Although Bay wasn't a fan of the series or the toys, he was soon surrounded by collaborators who were. The story they forged will likely please hardcore fans as well as newcomers.
For the latter, here's a brief history: Transformers are robots of various sizes from the planet Cybertron, where there's been a long-running battle between the Autobots (good guys) and Decepticons (villains). When the planet's life force goes missing, and somehow ends up on Earth, both sides go after it. Landing here, they go into disguise -- shape-shifting into all kinds of vehicles (cars, trucks, planes) -- so they won't be noticed. But when an innocent teenager, Sam Witwicky (Shia LaBeouf) purchases what he thinks is just a beat-up old Camaro, the human race gets "involved."
Transformers is a slam-bang, ridiculously action-packed movie that pulls no punches, especially when they're being thrown by Autobot Optimus Prime (voiced by Peter Cullen, who played the character on the TV show) or by Decepticon Megatron (Hugo Weaving). The fight scenes are spectacular, as are the visual bits of these big, very detailed machines doing their actual transforming -- changing before our eyes from 40-foot-tall humanoid objects into cool, normal-sized GM cars and trucks. (Never has product placement been so rampant.)
But we also get all kinds of people stories. Spielberg's original pitch to Bay was that this was about a boy who buys his first car. OK, so he was underselling the idea a little. It's also about Sam's relationship with his parents (Kevin Dunn and Julie White, who contribute much of the film's unexpected humor), and with Mikaela (Megan Fox). You know her -- the most beautiful girl in high school, the type who would never even glance at someone like geeky, fast-talking huckster Sam... until giant battling robots arrive on the scene.

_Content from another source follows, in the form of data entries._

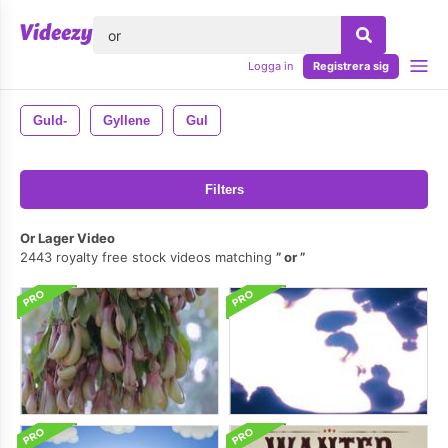
lose
Logga in
Registrera sig
Guld-
Gyllene
Gul
Filters
Or Lager Video
2443 royalty free stock videos matching
or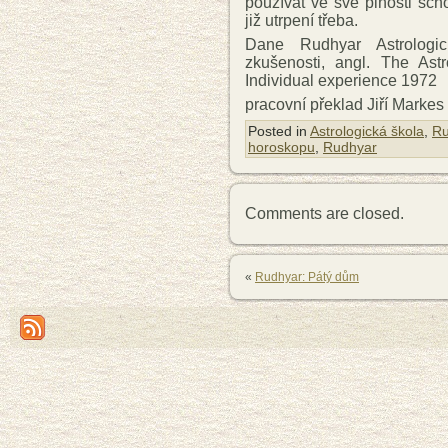
používat ve své plnosti sch
již utrpení třeba.
Dane Rudhyar Astrologi
zkušenosti, angl. The As
Individual experience 1972
pracovní překlad Jiří Markes
Posted in
Astrologická škola
,
Ru
horoskopu
,
Rudhyar
Comments are closed.
«
Rudhyar: Pátý dům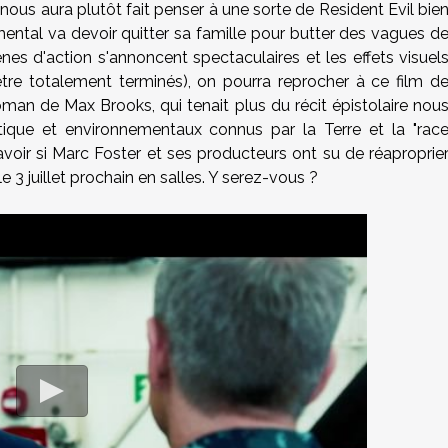
ous aura plutôt fait penser à une sorte de Resident Evil bie
ntal va devoir quitter sa famille pour butter des vagues d
es d'action s'annoncent spectaculaires et les effets visuel
 être totalement terminés), on pourra reprocher à ce film d
oman de Max Brooks, qui tenait plus du récit épistolaire nou
itique et environnementaux connus par la Terre et la "rac
voir si Marc Foster et ses producteurs ont su de réaproprie
e 3 juillet prochain en salles. Y serez-vous ?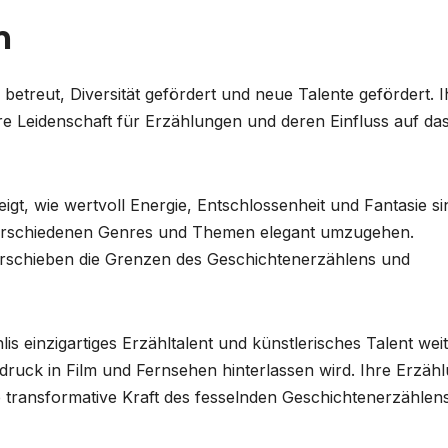
m
betreut, Diversität gefördert und neue Talente gefördert. I
e Leidenschaft für Erzählungen und deren Einfluss auf da
igt, wie wertvoll Energie, Entschlossenheit und Fantasie si
mit verschiedenen Genres und Themen elegant umzugehen.
erschieben die Grenzen des Geschichtenerzählens und
 einzigartiges Erzähltalent und künstlerisches Talent wei
druck in Film und Fernsehen hinterlassen wird. Ihre Erzäh
ie transformative Kraft des fesselnden Geschichtenerzählens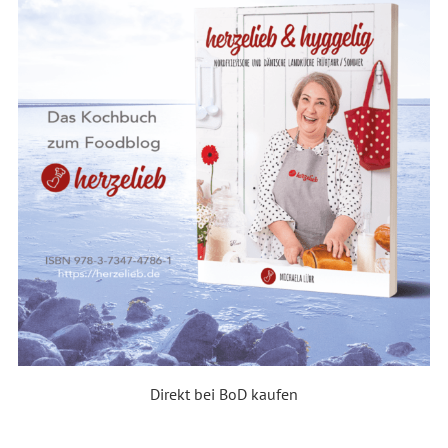
Direkt bei BoD kaufen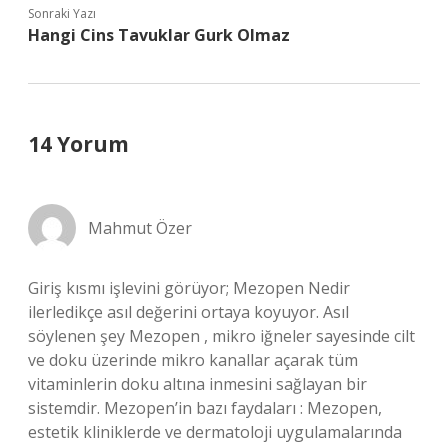
Sonraki Yazı
Hangi Cins Tavuklar Gurk Olmaz
14 Yorum
Mahmut Özer
Giriş kısmı işlevini görüyor; Mezopen Nedir
ilerledikçe asıl değerini ortaya koyuyor. Asıl
söylenen şey Mezopen , mikro iğneler sayesinde cilt
ve doku üzerinde mikro kanallar açarak tüm
vitaminlerin doku altına inmesini sağlayan bir
sistemdir. Mezopen’in bazı faydaları : Mezopen,
estetik kliniklerde ve dermatoloji uygulamalarında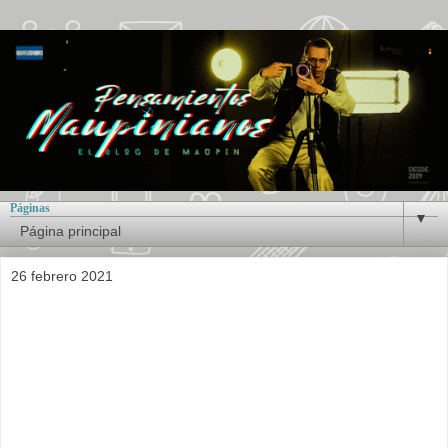
Páginas
▼
26 febrero 2021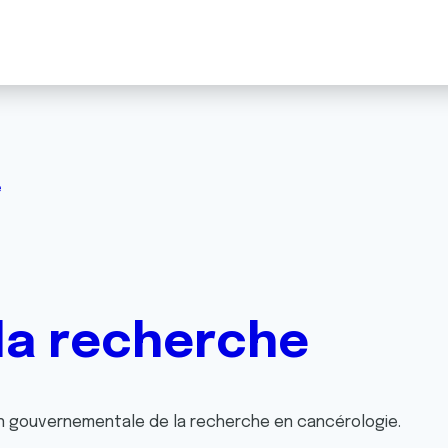
e
 la recherche
non gouvernementale de la recherche en cancérologie.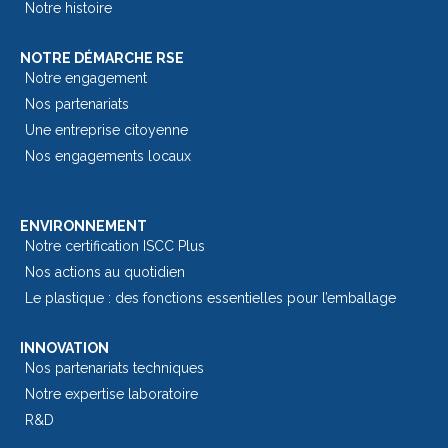
Notre histoire
NOTRE DÉMARCHE RSE
Notre engagement
Nos partenariats
Une entreprise citoyenne
Nos engagements locaux
ENVIRONNEMENT
Notre certification ISCC Plus
Nos actions au quotidien
Le plastique : des fonctions essentielles pour l’emballage​
INNOVATION
Nos partenariats techniques
Notre expertise laboratoire
R&D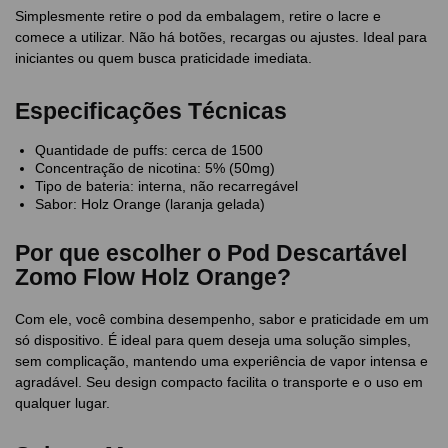
Simplesmente retire o pod da embalagem, retire o lacre e
comece a utilizar. Não há botões, recargas ou ajustes. Ideal para
iniciantes ou quem busca praticidade imediata.
Especificações Técnicas
Quantidade de puffs: cerca de 1500
Concentração de nicotina: 5% (50mg)
Tipo de bateria: interna, não recarregável
Sabor: Holz Orange (laranja gelada)
Por que escolher o Pod Descartável
Zomo Flow Holz Orange?
Com ele, você combina desempenho, sabor e praticidade em um
só dispositivo. É ideal para quem deseja uma solução simples,
sem complicação, mantendo uma experiência de vapor intensa e
agradável. Seu design compacto facilita o transporte e o uso em
qualquer lugar.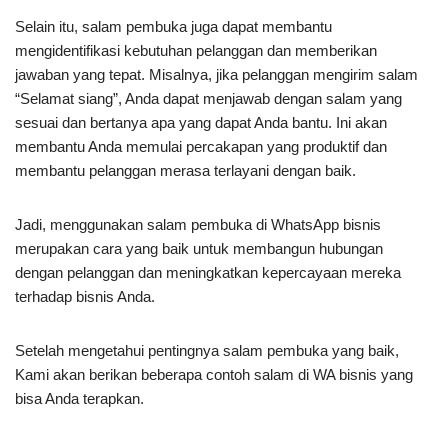
Selain itu, salam pembuka juga dapat membantu
mengidentifikasi kebutuhan pelanggan dan memberikan
jawaban yang tepat. Misalnya, jika pelanggan mengirim salam
“Selamat siang”, Anda dapat menjawab dengan salam yang
sesuai dan bertanya apa yang dapat Anda bantu. Ini akan
membantu Anda memulai percakapan yang produktif dan
membantu pelanggan merasa terlayani dengan baik.
Jadi, menggunakan salam pembuka di WhatsApp bisnis
merupakan cara yang baik untuk membangun hubungan
dengan pelanggan dan meningkatkan kepercayaan mereka
terhadap bisnis Anda.
Setelah mengetahui pentingnya salam pembuka yang baik,
Kami akan berikan beberapa contoh salam di WA bisnis yang
bisa Anda terapkan.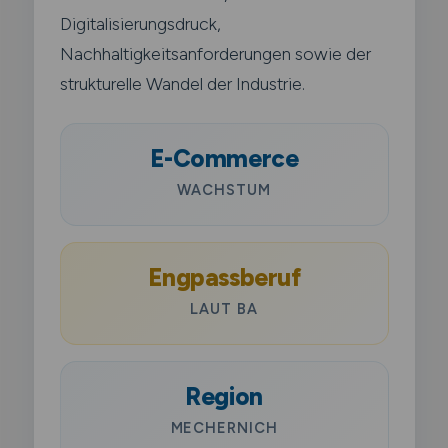
Digitalisierungsdruck,
Nachhaltigkeitsanforderungen sowie der
strukturelle Wandel der Industrie.
E-Commerce
WACHSTUM
Engpassberuf
LAUT BA
Region
MECHERNICH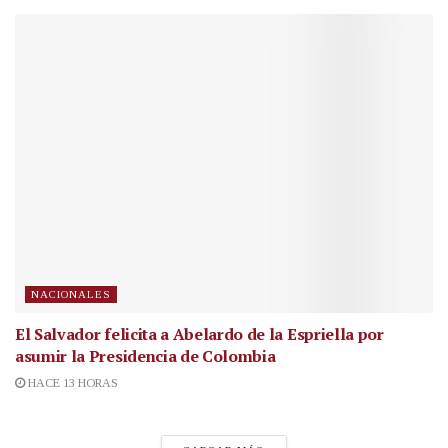
NACIONALES
El Salvador felicita a Abelardo de la Espriella por
asumir la Presidencia de Colombia
HACE 13 HORAS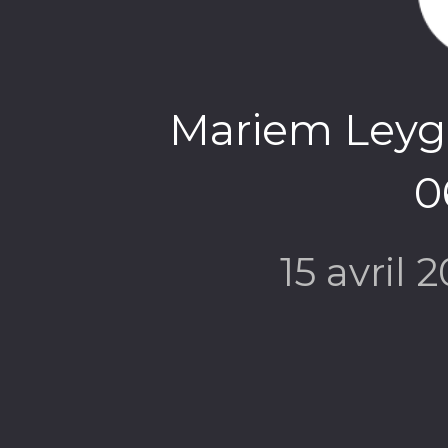
Mariem Leygo
0
15 avril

The script takes great care in presenting some very strong female characters. You initially think that Mikaela is pretty but brainless, and that Maggie (Rachael Taylor), plugging away at a computer in the midst of Washington's male-dominated military complex, doesn't have much to offer when the world starts to go haywire. But both women turn out to be something different. Like the robots, they're transformers.
In a couple of instances, there's an overabundance of plotting. Some head-butting between the military (represented with fervor by Jon Voight) and a top-secret government group (headed up with fine comic timing by John Turturro) goes a little overboard. And even for a science fiction story, a family connection from long ago that ties Sam directly into what's happening with the robots is a stretch.
But people aren't coming to Transformers looking for a neatly told tale. They're hoping to have a mind-blowing experience. No one will be let down in that department. Visual and aural mayhem rule this film. That some of the storytelling is quite good is an added treat.
The only real difficulty some folks may have is that when the big battle scenes do erupt all over the screen, the cameras are often in too tight on the action, and it's hard to differentiate between, say, the heroic Ironhide or the bad guy Bonecrusher -- and even harder to tell who's winning which fight.
But maybe that's what the filmmakers were going after -- just enough confusion to get fans to come back for another viewing to figure it all out. Or just to come back for another dose of all that action.
It's a good bet that the director and writers are huddled together thinking about other things right now, such as how many sequels this baby will beget.